(Collected data)
*-*-*

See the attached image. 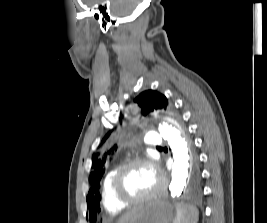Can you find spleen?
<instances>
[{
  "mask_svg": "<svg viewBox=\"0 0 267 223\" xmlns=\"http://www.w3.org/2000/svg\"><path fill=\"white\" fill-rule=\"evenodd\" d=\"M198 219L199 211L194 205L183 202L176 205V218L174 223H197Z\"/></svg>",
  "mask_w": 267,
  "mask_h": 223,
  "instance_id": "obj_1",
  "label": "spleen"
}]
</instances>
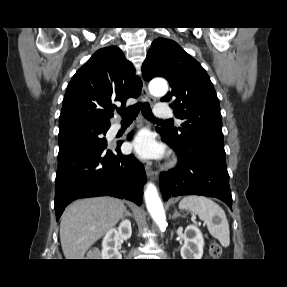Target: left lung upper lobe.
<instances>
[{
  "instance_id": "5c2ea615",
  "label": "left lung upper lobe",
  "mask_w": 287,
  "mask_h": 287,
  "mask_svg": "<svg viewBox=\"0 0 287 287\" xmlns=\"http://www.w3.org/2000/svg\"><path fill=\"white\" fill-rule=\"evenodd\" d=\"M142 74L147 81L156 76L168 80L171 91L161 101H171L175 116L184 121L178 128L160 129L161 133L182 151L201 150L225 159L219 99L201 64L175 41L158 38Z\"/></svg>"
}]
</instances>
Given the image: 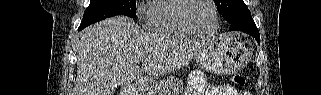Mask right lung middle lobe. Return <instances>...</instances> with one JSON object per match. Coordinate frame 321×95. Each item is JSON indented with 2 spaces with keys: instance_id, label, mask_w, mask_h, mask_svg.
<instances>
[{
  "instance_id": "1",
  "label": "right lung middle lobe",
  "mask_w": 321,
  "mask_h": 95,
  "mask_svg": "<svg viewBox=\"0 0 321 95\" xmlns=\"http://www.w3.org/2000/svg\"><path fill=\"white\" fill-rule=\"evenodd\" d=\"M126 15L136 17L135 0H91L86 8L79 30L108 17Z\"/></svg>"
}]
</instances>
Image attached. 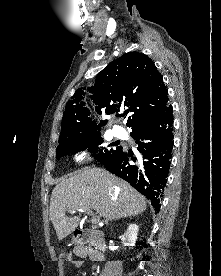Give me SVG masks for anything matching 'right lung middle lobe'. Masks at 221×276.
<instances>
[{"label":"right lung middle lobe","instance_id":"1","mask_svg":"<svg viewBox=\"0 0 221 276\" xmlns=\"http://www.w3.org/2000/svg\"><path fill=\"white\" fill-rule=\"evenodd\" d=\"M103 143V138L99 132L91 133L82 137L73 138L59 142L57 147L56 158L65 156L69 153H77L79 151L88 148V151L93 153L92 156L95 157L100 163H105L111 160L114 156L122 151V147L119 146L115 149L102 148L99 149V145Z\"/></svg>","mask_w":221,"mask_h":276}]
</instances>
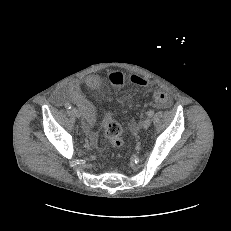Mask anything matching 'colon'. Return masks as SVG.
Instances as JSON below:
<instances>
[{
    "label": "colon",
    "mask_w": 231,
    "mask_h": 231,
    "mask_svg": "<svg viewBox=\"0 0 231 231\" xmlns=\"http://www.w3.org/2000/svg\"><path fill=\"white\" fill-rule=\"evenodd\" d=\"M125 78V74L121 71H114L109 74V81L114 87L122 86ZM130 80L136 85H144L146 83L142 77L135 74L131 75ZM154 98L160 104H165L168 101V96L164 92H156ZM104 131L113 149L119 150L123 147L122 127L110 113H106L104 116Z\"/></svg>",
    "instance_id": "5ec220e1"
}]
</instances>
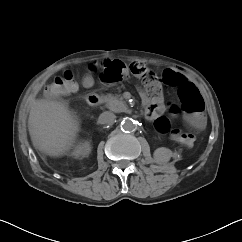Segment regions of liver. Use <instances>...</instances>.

*-*-*

Exact copy, pictures excluded: print only the lines from the line containing "Mask anything matching" through the end of the records.

Mask anything matching 'colon'. Return masks as SVG.
Instances as JSON below:
<instances>
[{
    "label": "colon",
    "mask_w": 231,
    "mask_h": 231,
    "mask_svg": "<svg viewBox=\"0 0 231 231\" xmlns=\"http://www.w3.org/2000/svg\"><path fill=\"white\" fill-rule=\"evenodd\" d=\"M125 78V74L121 71H114L109 74V81L114 87L122 86ZM130 80L136 85H144L146 83L142 77L135 74L131 75ZM154 98L160 104H165L168 101V96L164 92H156ZM104 131L113 149L119 150L123 147L122 127L110 113H106L104 116Z\"/></svg>",
    "instance_id": "5ec220e1"
}]
</instances>
Segment regions of liver. Use <instances>...</instances>.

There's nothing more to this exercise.